BACKGROUND
Improving clinical reasoning skills — the thought processes used by clinicians during consultations to formulate appropriate questions and diagnoses — is essential for reducing missed diagnostic opportunities. The electronic Clinical Reasoning Educational Simulation Tool (eCREST) was developed to improve future doctors’ clinical reasoning skills. A feasibility study demonstrated acceptability and potential impacts but the processes by which students developed their clinical reasoning is unknown.
OBJECTIVE
To identify and characterize final-year medical students’ clinical reasoning strategies while using eCREST; to explore how students interacted with eCREST.
METHODS
A sequential mixed methods design was used. Quantitative data captured in a feasibility trial across three UK medical schools (n=148) was used to identify typologies of reasoning, based on the proportion of essential information students identified and the proportion of relevant questions they asked a virtual patient.

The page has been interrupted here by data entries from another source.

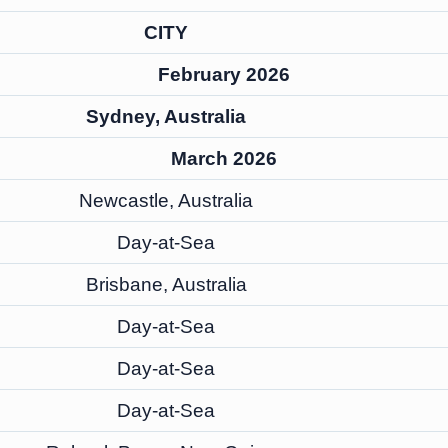
CITY
February 2026
Sydney, Australia
March 2026
Newcastle, Australia
Day-at-Sea
Brisbane, Australia
Day-at-Sea
Day-at-Sea
Day-at-Sea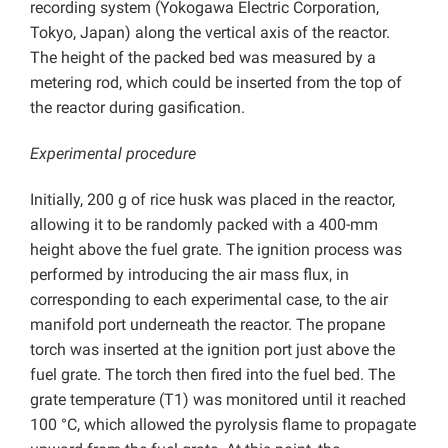
recording system (Yokogawa Electric Corporation,
Tokyo, Japan) along the vertical axis of the reactor.
The height of the packed bed was measured by a
metering rod, which could be inserted from the top of
the reactor during gasification.
Experimental procedure
Initially, 200 g of rice husk was placed in the reactor,
allowing it to be randomly packed with a 400-mm
height above the fuel grate. The ignition process was
performed by introducing the air mass flux, in
corresponding to each experimental case, to the air
manifold port underneath the reactor. The propane
torch was inserted at the ignition port just above the
fuel grate. The torch then fired into the fuel bed. The
grate temperature (T1) was monitored until it reached
100 °C, which allowed the pyrolysis flame to propagate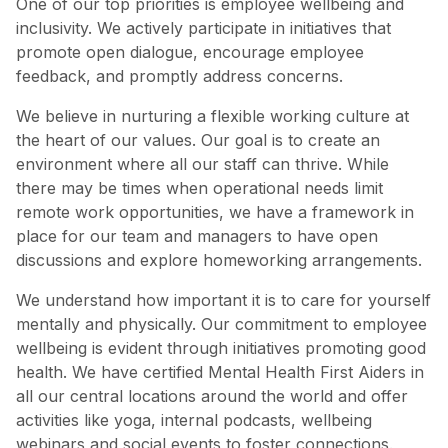
One of our top priorities is employee wellbeing and
inclusivity. We actively participate in initiatives that
promote open dialogue, encourage employee
feedback, and promptly address concerns.
We believe in nurturing a flexible working culture at
the heart of our values. Our goal is to create an
environment where all our staff can thrive. While
there may be times when operational needs limit
remote work opportunities, we have a framework in
place for our team and managers to have open
discussions and explore homeworking arrangements.
We understand how important it is to care for yourself
mentally and physically. Our commitment to employee
wellbeing is evident through initiatives promoting good
health. We have certified Mental Health First Aiders in
all our central locations around the world and offer
activities like yoga, internal podcasts, wellbeing
webinars and social events to foster connections.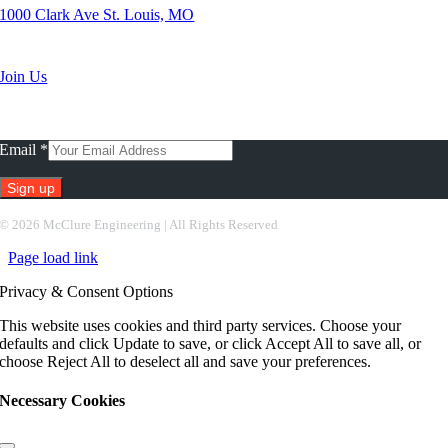
1000 Clark Ave St. Louis, MO
Search Jobs
Join Us
Subscribe To Our Newsletter
Email
*
Constant
©
2026 McClure Engineering | All Rights Reserved
Contact
Page load link
Use.
Please
Privacy & Consent Options
leave
this
This website uses cookies and third party services. Choose your
field
defaults and click Update to save, or click Accept All to save all, or
blank.
choose Reject All to deselect all and save your preferences.
Necessary Cookies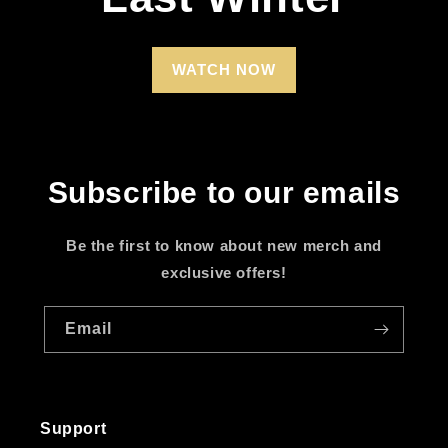
WATCH NOW
Subscribe to our emails
Be the first to know about new merch and
exclusive offers!
Email
Support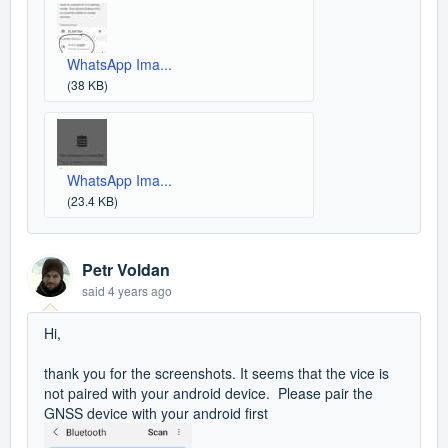
WhatsApp Ima...
(38 KB)
WhatsApp Ima...
(23.4 KB)
Petr Voldan
said
4 years ago
Hi,
thank you for the screenshots. It seems that the vice is
not paired with your android device. Please pair the
GNSS device with your android first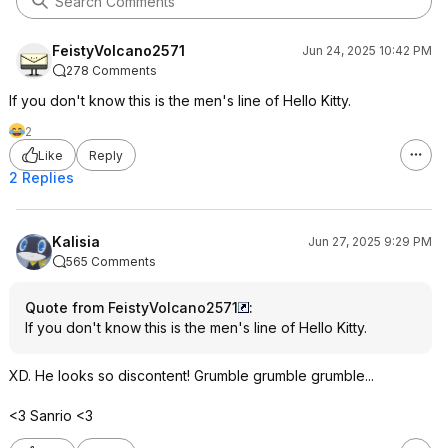
FeistyVolcano2571
Jun 24, 2025 10:42 PM
278 Comments
If you don't know this is the men's line of Hello Kitty.
2
Like
Reply
2 Replies
Kalisia
Jun 27, 2025 9:29 PM
565 Comments
Quote from FeistyVolcano2571
:
If you don't know this is the men's line of Hello Kitty.
XD. He looks so discontent! Grumble grumble grumble...
<3 Sanrio <3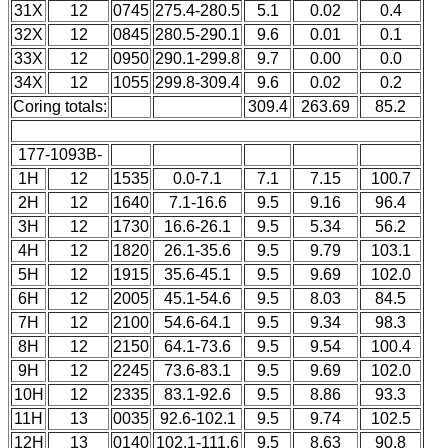
31X
12
0745
275.4-280.5
5.1
0.02
0.4
32X
12
0845
280.5-290.1
9.6
0.01
0.1
33X
12
0950
290.1-299.8
9.7
0.00
0.0
34X
12
1055
299.8-309.4
9.6
0.02
0.2
Coring totals:
309.4
263.69
85.2
177-1093B-
1H
12
1535
0.0-7.1
7.1
7.15
100.7
2H
12
1640
7.1-16.6
9.5
9.16
96.4
3H
12
1730
16.6-26.1
9.5
5.34
56.2
4H
12
1820
26.1-35.6
9.5
9.79
103.1
5H
12
1915
35.6-45.1
9.5
9.69
102.0
6H
12
2005
45.1-54.6
9.5
8.03
84.5
7H
12
2100
54.6-64.1
9.5
9.34
98.3
8H
12
2150
64.1-73.6
9.5
9.54
100.4
9H
12
2245
73.6-83.1
9.5
9.69
102.0
10H
12
2335
83.1-92.6
9.5
8.86
93.3
11H
13
0035
92.6-102.1
9.5
9.74
102.5
12H
13
0140
102.1-111.6
9.5
8.63
90.8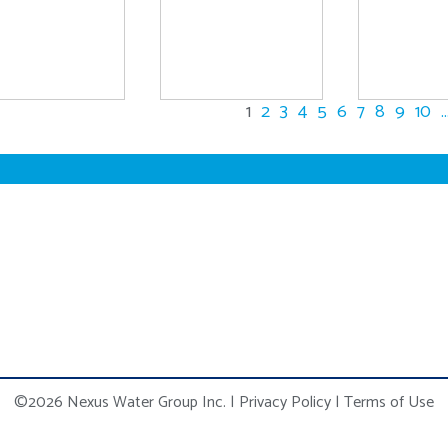
1
2
3
4
5
6
7
8
9
10
..
©2026 Nexus Water Group Inc.
|
Privacy Policy
|
Terms of Use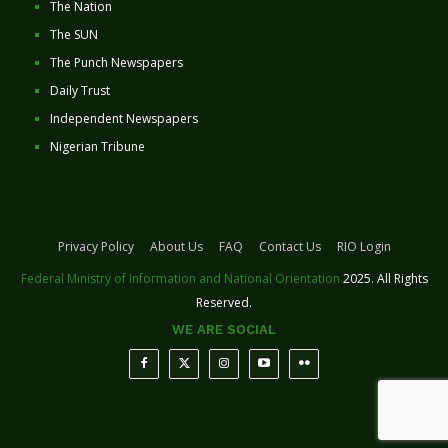
The Nation
The SUN
The Punch Newspapers
Daily Trust
Independent Newspapers
Nigerian Tribune
Privacy Policy
About Us
FAQ
Contact Us
RIO Login
Federal Ministry of Information and National Orientation
2025. All Rights
Reserved.
WE ARE SOCIAL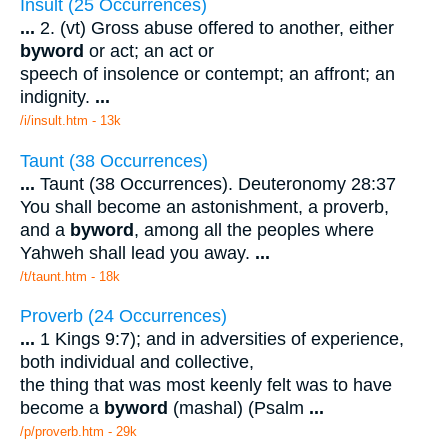
Insult (25 Occurrences)
...
2. (vt) Gross abuse offered to another, either
by
word
or act; an act or
speech of insolence or contempt; an affront; an
indignity.
...
/i/insult.htm - 13k
Taunt (38 Occurrences)
...
Taunt (38 Occurrences). Deuteronomy 28:37
You shall become an astonishment, a proverb,
and a
byword
, among all the peoples where
Yahweh shall lead you away.
...
/t/taunt.htm - 18k
Proverb (24 Occurrences)
...
1 Kings 9:7); and in adversities of experience,
both individual and collective,
the thing that was most keenly felt was to have
become a
byword
(mashal) (Psalm
...
/p/proverb.htm - 29k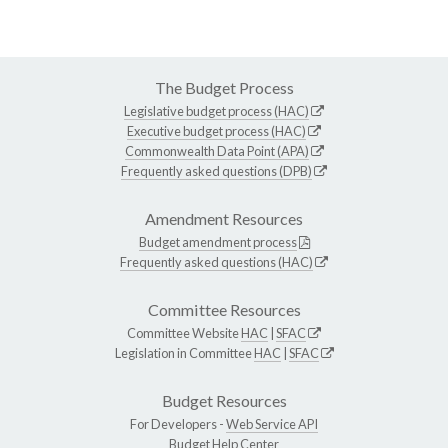
The Budget Process
Legislative budget process (HAC)
Executive budget process (HAC)
Commonwealth Data Point (APA)
Frequently asked questions (DPB)
Amendment Resources
Budget amendment process
Frequently asked questions (HAC)
Committee Resources
Committee Website
HAC
|
SFAC
Legislation in Committee
HAC
|
SFAC
Budget Resources
For Developers -
Web Service API
Budget Help Center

Strategies were compared between the intervention and control group. A qualitative think-aloud and semi-structured interview study was then undertaken with 16 final year medical students from one medical school to explore how students reasoned while using eCREST. Themes generated from qualitative data were used to expand the typologies of strategies.
RESULTS
Three types of clinical reasoning strategy were identified: ‘Focused’ (elicited most essential information and asked few irrelevant questions; n=78/148, 53%), ‘Thorough’ (elicited most essential information but asked many irrelevant questions; n=33/148, 22%) and ‘Succinct’ (elicited little essential information but asked few irrelevant questions; n=27/148, 18%). One group were ‘Non-strategic’ (did not elicit enough essential information and asked mostly irrelevant questions; n=10/148, 7%). In the feasibility trial, the intervention group, were significantly more likely to adopt a ‘Thorough’ strategy than controls (21/78, 27% vs 6/70, 9%) and less likely to adopt a ‘Succinct’ strategy (13/78, 17% vs 20/70, 29%); χ2 (3)=9.87, P=.02. Use of other strategies were similar across groups. Thematic analysis identified three dimensions underpinning reasoning: data gathering processes, generating diagnostic hypotheses, confidence and uncertainty. The mixed methods analysis indicated that those classified as ‘Thorough’ asked many questions to avoid missing key information and reported that eCREST helped them to manage uncertainty. The ‘Succinct’ group aimed to limit the number of questions asked and eCREST helped them to focus on asking pertinent questions. The ‘Focused’ group had clear rationales for asking questions but those who used a ‘Non-strategic’ approach did not and may have found eCREST less useful in developing their clinical reasoning.
CONCLUSIONS
Students apply a range of clinical reasoning strategies to online patient simulations like eCREST. eCREST led students to use more ‘Thorough’ strategies and students reported it helped them to manage uncertainty, which could help future doctors to identify missed diagnostic opportunities. eCREST could also be used by educators to support students to develop their clinical reasoning strategies.